Hello everybody.
We have a cluster of 4 hosts esxi 201704001-5310538 and VCSA 6.5.0-5705665.
At one time (we do not know why) on two hosts stopped clomd liveness. The command "/etc/init.d/clomd start" starts clomd, but after a minute or two it "is not running" again. We tried to reboot the hosts and VCSA - it does not work.
Any help?
Hello malefik,
My best bet would be that you are hitting a known issue (fixed in 6.5 U1) where trying to repair zero-size Swap Objects crashes clomd:
kb.vmware.com/kb/2149968
Restart clomd and look in the clomd log for the problematic Object UUID when it crashes.
You can then identify this Object using:
# cmmds-tool find -f json -t DOM_OBJECT -u <UUID From Logs>
Look for the Active component UUID (State: 5) and then from the host that is the DOM_OWNER of this Object run:
# /usr/lib/vmware/osfs/bin/objtool getAttr --bypassDom -u <Active Component UUID> -c
This will tell you which VMs .vswp it is (e.g. VMName.vswp).
Then you have some choices:
- Power-cycling the VM *should* remove the existing .vswp and create a new one.
- Applying FTT=0 to the Object via objtool.(triple-check that it is just a .vswp UUID beign changed)
- Power-down the VM and delete the Object. (triple-check that it is just a .vswp UUID that is being deleted)

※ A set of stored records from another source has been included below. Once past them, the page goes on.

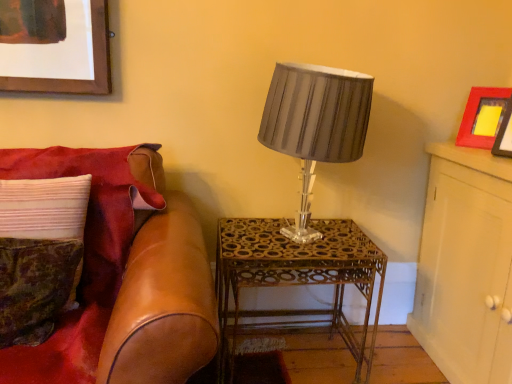 Question: Relative to matte gray fabric lampshade at center, is velvet green pillow at left, placed as the first pillow when sorted from front to back, in front or behind?

Choices:
 (A) behind
 (B) front

Answer: (B)

Question: Looking at the image, does velvet green pillow at left, which ranks as the second pillow in back-to-front order, seem bigger or smaller compared to matte gray fabric lampshade at center?

Choices:
 (A) big
 (B) small

Answer: (B)

Question: Which object is the closest to the leather couch at left?

Choices:
 (A) matte gray fabric lampshade at center
 (B) white textured pillow at left, which is the 1th pillow in back-to-front order
 (C) white wood cabinet at upper right
 (D) velvet green pillow at left, placed as the first pillow when sorted from front to back
 (E) gold metallic table at center

Answer: (B)

Question: Which object is positioned closest to the matte gray fabric lampshade at center?

Choices:
 (A) white wood cabinet at upper right
 (B) matte red picture frame at upper right
 (C) velvet green pillow at left, placed as the first pillow when sorted from front to back
 (D) gold metallic table at center
 (E) leather couch at left

Answer: (D) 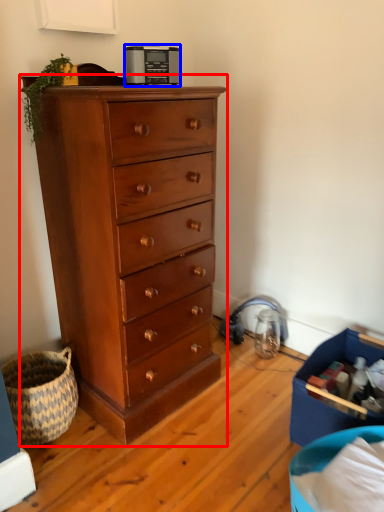 Question: Among these objects, which one is farthest to the camera, chest of drawers (highlighted by a red box) or appliance (highlighted by a blue box)?

Choices:
 (A) chest of drawers
 (B) appliance

Answer: (B) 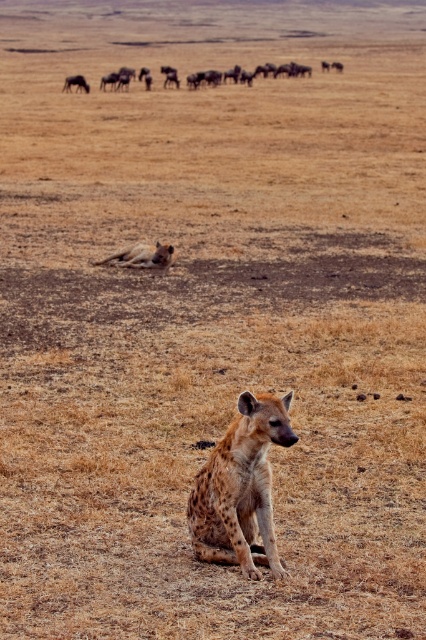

Of course also change the VM memory allocation/reservation accordingly as per the kb so this cannot occur on power-cycling of VM:
"To avoid this issue, ensure that the VM memory allocation is always higher than the VM memory reservation so the swap objects created will always be non-zero sized."
Bob
Hello malefik,
My best bet would be that you are hitting a known issue (fixed in 6.5 U1) where trying to repair zero-size Swap Objects crashes clomd:
kb.vmware.com/kb/2149968
Restart clomd and look in the clomd log for the problematic Object UUID when it crashes.
You can then identify this Object using:
# cmmds-tool find -f json -t DOM_OBJECT -u <UUID From Logs>
Look for the Active component UUID (State: 5) and then from the host that is the DOM_OWNER of this Object run:
# /usr/lib/vmware/osfs/bin/objtool getAttr --bypassDom -u <Active Component UUID> -c
This will tell you which VMs .vswp it is (e.g. VMName.vswp).
Then you have some choices:
- Power-cycling the VM *should* remove the existing .vswp and create a new one.
- Applying FTT=0 to the Object via objtool.(triple-check that it is just a .vswp UUID beign changed)
- Power-down the VM and delete the Object. (triple-check that it is just a .vswp UUID that is being deleted)
Of course also change the VM memory allocation/reservation accordingly as per the kb so this cannot occur on power-cycling of VM:
"To avoid this issue, ensure that the VM memory allocation is always higher than the VM memory reservation so the swap objects created will always be non-zero sized."
Bob
Thank you very much for your help, Bob!
What if I just update to 6.5 U1 - will this help? Or do I still have to solve the problem manually?
Hello malefik,
Updating will stop it from occurring again but I am not sure if it can repair the broken Object from before update, safer just to manually remove/remediate it either way.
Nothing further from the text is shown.